EDITION 3 studied the efficacy and safety of new insulin glargine (300 U/mL; Gla-300) vs glargine 100 U/mL (Gla-100) in T2DM uncontrolled by treatments other than insulin.
In this 6-month, multicenter, open-label study participants (n=878, BMI 33 kg/m2, T2DM duration 9.8 yr, HbA1c 8.5 %) were randomised to once-daily Gla-300 or Gla-100 in the evening while stopping sulfonylureas. Insulin was titrated seeking fasting self-measured plasma glucose of 4.4–5.6 mmol/L. Primary endpoint was HbA1c change to month 6, main secondary endpoint was percentage of participants with ≥1 confirmed (≤3.9 mmol/L [≤70 mg/dL]) or severe nocturnal hypoglycaemic event from week 9 to month 6.

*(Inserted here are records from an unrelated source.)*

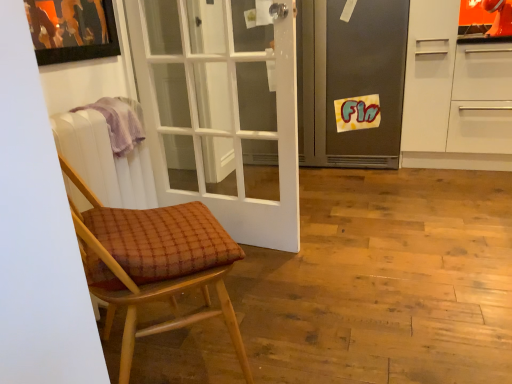 Question: From a real-world perspective, is brown woven cushion at left positioned under white plastic radiator at left based on gravity?

Choices:
 (A) yes
 (B) no

Answer: (A)

Question: Considering the relative positions of brown woven cushion at left and white plastic radiator at left in the image provided, is brown woven cushion at left to the left of white plastic radiator at left from the viewer's perspective?

Choices:
 (A) yes
 (B) no

Answer: (B)

Question: Is brown woven cushion at left not within white plastic radiator at left?

Choices:
 (A) yes
 (B) no

Answer: (A)

Question: Considering the relative sizes of brown woven cushion at left and white plastic radiator at left in the image provided, is brown woven cushion at left smaller than white plastic radiator at left?

Choices:
 (A) yes
 (B) no

Answer: (B)

Question: From the image's perspective, would you say brown woven cushion at left is positioned over white plastic radiator at left?

Choices:
 (A) no
 (B) yes

Answer: (A)

Question: Is white plastic radiator at left taller or shorter than metallic gray refrigerator at center?

Choices:
 (A) short
 (B) tall

Answer: (A)

Question: Does point (125, 168) appear closer or farther from the camera than point (359, 160)?

Choices:
 (A) farther
 (B) closer

Answer: (B)

Question: Considering the positions of white plastic radiator at left and metallic gray refrigerator at center in the image, is white plastic radiator at left bigger or smaller than metallic gray refrigerator at center?

Choices:
 (A) small
 (B) big

Answer: (A)

Question: From the image's perspective, is white plastic radiator at left positioned above or below metallic gray refrigerator at center?

Choices:
 (A) above
 (B) below

Answer: (B)

Question: Which is correct: white plastic radiator at left is inside purple cloth at left, or outside of it?

Choices:
 (A) inside
 (B) outside

Answer: (B)

Question: From the image's perspective, is white plastic radiator at left positioned above or below purple cloth at left?

Choices:
 (A) above
 (B) below

Answer: (B)

Question: Is white plastic radiator at left taller or shorter than purple cloth at left?

Choices:
 (A) short
 (B) tall

Answer: (B)

Question: From a real-world perspective, is white plastic radiator at left physically located above or below purple cloth at left?

Choices:
 (A) above
 (B) below

Answer: (B)

Question: From the image's perspective, is brown woven cushion at left above or below purple cloth at left?

Choices:
 (A) above
 (B) below

Answer: (B)

Question: In terms of size, does brown woven cushion at left appear bigger or smaller than purple cloth at left?

Choices:
 (A) big
 (B) small

Answer: (A) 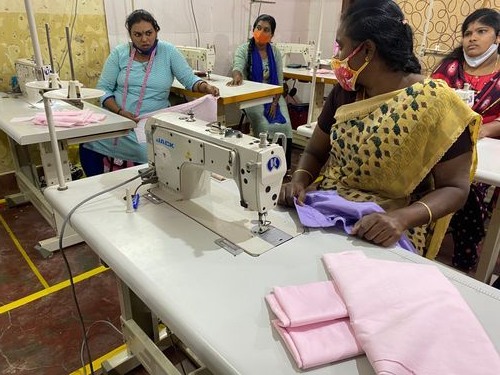 Find the location of a particular element. brown wall on left side is located at coordinates (80, 25), (21, 34). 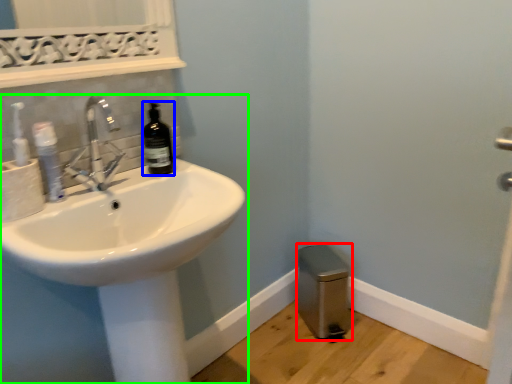 Question: Estimate the real-world distances between objects in this image. Which object is closer to bidet (highlighted by a red box), bottle (highlighted by a blue box) or sink (highlighted by a green box)?

Choices:
 (A) bottle
 (B) sink

Answer: (B) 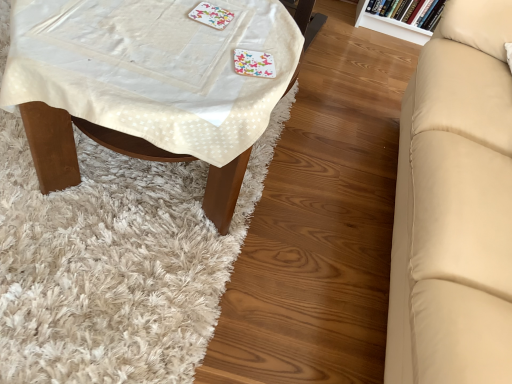 Question: Looking at the image, does white fabric-covered table at left seem bigger or smaller compared to beige leather couch at right?

Choices:
 (A) big
 (B) small

Answer: (B)

Question: Is white fabric-covered table at left in front of or behind beige leather couch at right in the image?

Choices:
 (A) front
 (B) behind

Answer: (B)

Question: Which of these objects is positioned closest to the colorful paper coaster at upper center?

Choices:
 (A) white glossy bookshelf at upper right
 (B) white textured mat at lower left
 (C) white fabric-covered table at left
 (D) beige leather couch at right

Answer: (C)

Question: Which object is positioned farthest from the white glossy bookshelf at upper right?

Choices:
 (A) beige leather couch at right
 (B) white fabric-covered table at left
 (C) white textured mat at lower left
 (D) colorful paper coaster at upper center

Answer: (B) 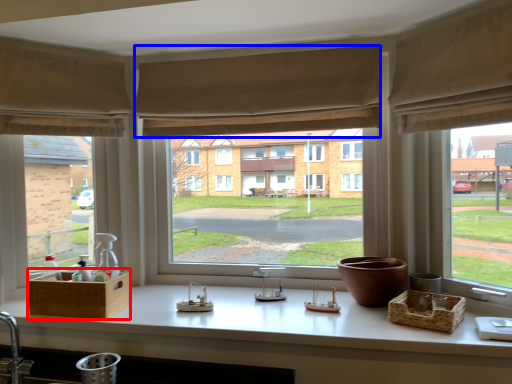 Question: Which object appears closest to the camera in this image, basket (highlighted by a red box) or curtain (highlighted by a blue box)?

Choices:
 (A) basket
 (B) curtain

Answer: (A) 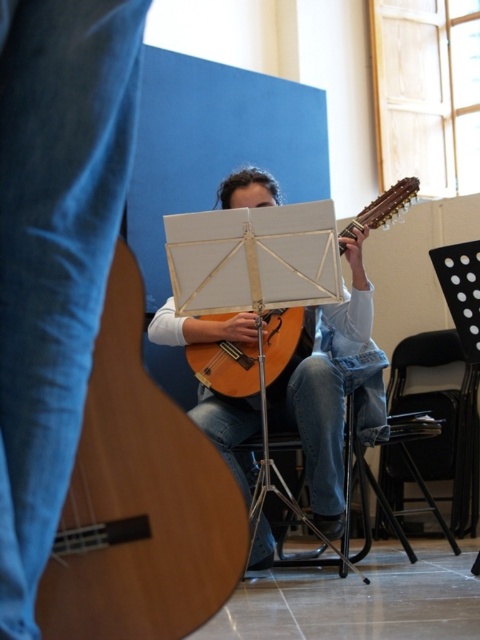 Question: Does matte white music stand at center have a lesser width compared to black plastic chair at lower center?

Choices:
 (A) yes
 (B) no

Answer: (B)

Question: Can you confirm if light brown wooden guitar at center is positioned to the left of matte white music stand at center?

Choices:
 (A) yes
 (B) no

Answer: (A)

Question: Which of these objects is positioned farthest from the matte white music stand at center?

Choices:
 (A) light brown wooden guitar at center
 (B) denim jeans at lower left
 (C) black plastic chair at lower center

Answer: (B)

Question: Considering the real-world distances, which object is farthest from the denim jeans at lower left?

Choices:
 (A) light brown wooden guitar at center
 (B) matte white music stand at center
 (C) wooden acoustic guitar at center

Answer: (B)

Question: Which object is positioned farthest from the matte white music stand at center?

Choices:
 (A) denim jeans at lower left
 (B) black plastic chair at lower center
 (C) light brown wooden guitar at center
 (D) black plastic chair at lower right

Answer: (A)

Question: Can you confirm if black plastic chair at lower right is positioned below black plastic chair at lower center?

Choices:
 (A) no
 (B) yes

Answer: (A) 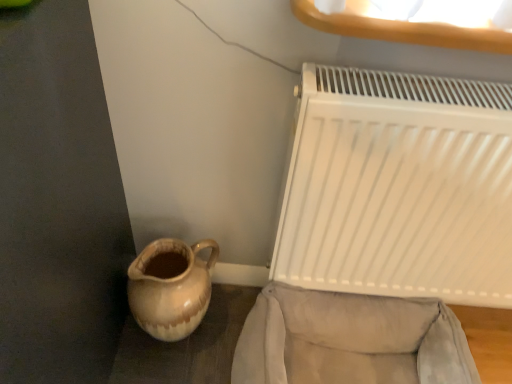 Question: In terms of height, does velvet beige armchair at lower right look taller or shorter compared to brown glazed jug at lower left?

Choices:
 (A) short
 (B) tall

Answer: (A)

Question: From a real-world perspective, relative to brown glazed jug at lower left, is velvet beige armchair at lower right vertically above or below?

Choices:
 (A) above
 (B) below

Answer: (B)

Question: Which object is the closest to the velvet beige armchair at lower right?

Choices:
 (A) white matte radiator at right
 (B) brown glazed jug at lower left

Answer: (A)

Question: Based on their relative distances, which object is farther from the velvet beige armchair at lower right?

Choices:
 (A) brown glazed jug at lower left
 (B) white matte radiator at right

Answer: (A) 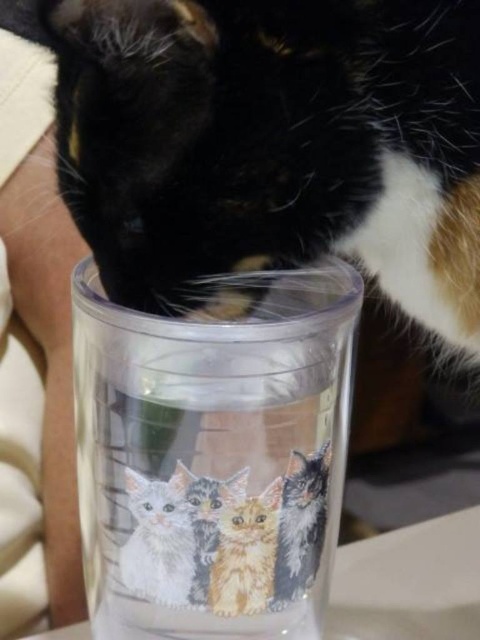 You are a photographer trying to capture a close shot of the calico fur cat at center and the white fur cat at lower center. Since you want to focus on the larger cat, which one should you adjust your camera to focus on?

The calico fur cat at center is larger than the white fur cat at lower center, so you should focus your camera on the calico fur cat at center.

You are a photographer trying to capture the calico fur cat at center and the white fur cat at lower center in the same frame. Based on their positions, which cat should you adjust your camera angle to focus on first to ensure both are in the shot?

The calico fur cat at center is to the right of the white fur cat at lower center, so you should focus on the white fur cat at lower center first to ensure both are in the frame. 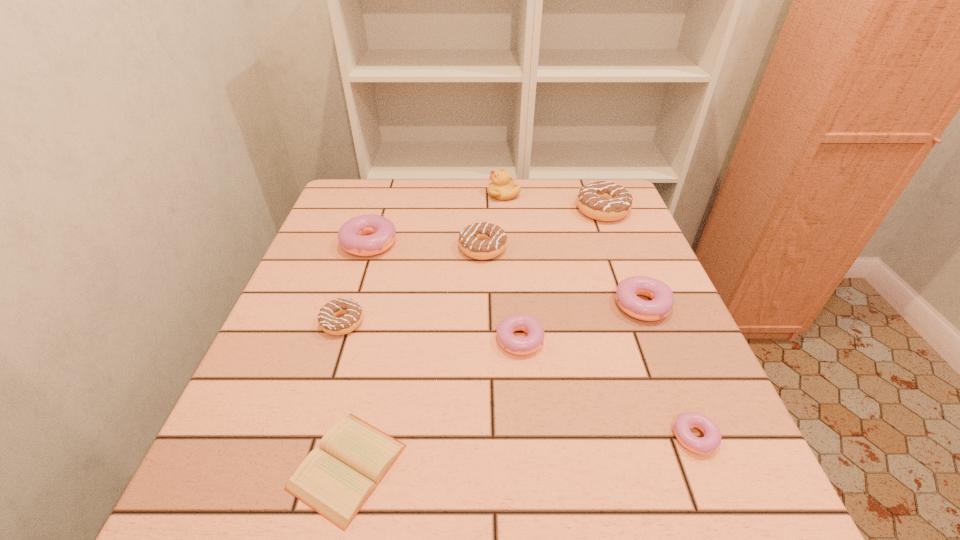 This screenshot has width=960, height=540. I want to click on blank area in the image that satisfies the following two spatial constraints: 1. on the front-facing side of the second shortest object; 2. on the right side of the yellow duckling, so click(522, 437).

Identify the location of free spot that satisfies the following two spatial constraints: 1. on the back side of the second smallest purple doughnut; 2. on the right side of the second biggest purple doughnut. (518, 310). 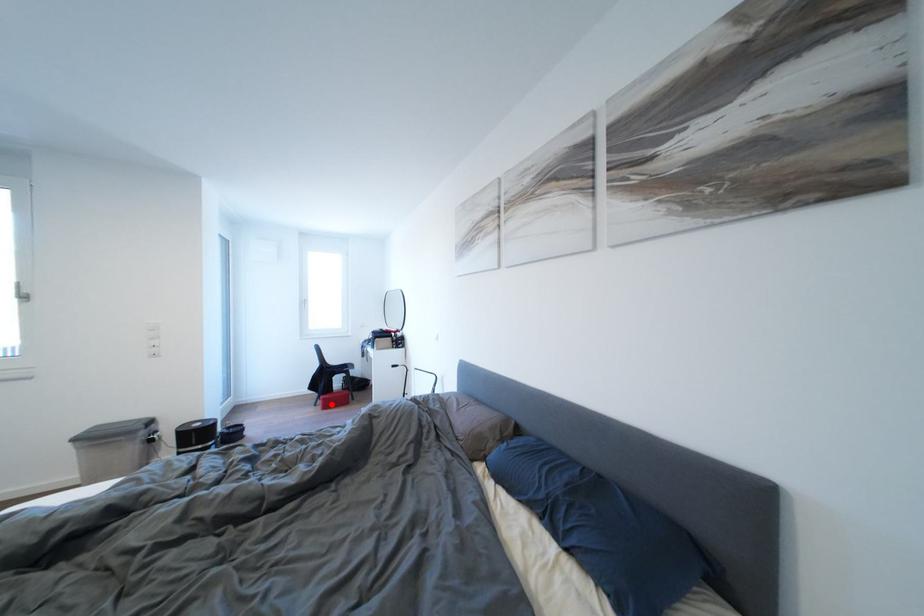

HbA1c decreased similarly with both treatments (LS mean change [SD] -1.42 [0.05] and -1.46 [0.05] % difference 0.04 [95% CI: -0.09 to 0.17] %). RR of experiencing any confirmed or severe nocturnal hypoglycaemia with Gla-300 vs Gla-100 was 0.76 [CI: 0.59 to 0.99] for the 6 month treatment. Rates (per patient-yr) of confirmed or severe events at any time were lower with Gla-300 (RR 0.75 [CI: 0.57 to 0.99]) over 6 months. Severe hypoglycaemia was infrequent in both treatment groups. Mean weight change was +0.4 (SD 3.8) kg with Gla-300 and +0.7 (3.8) kg with Gla-100. No differences in adverse events were seen.
In conclusion, in insulin naïve people with T2DM, Gla-300 provides comparable effective glycaemic control with less hypoglycaemia vs Gla-100.
Funding: Study sponsored by sanofi (NCT01676220).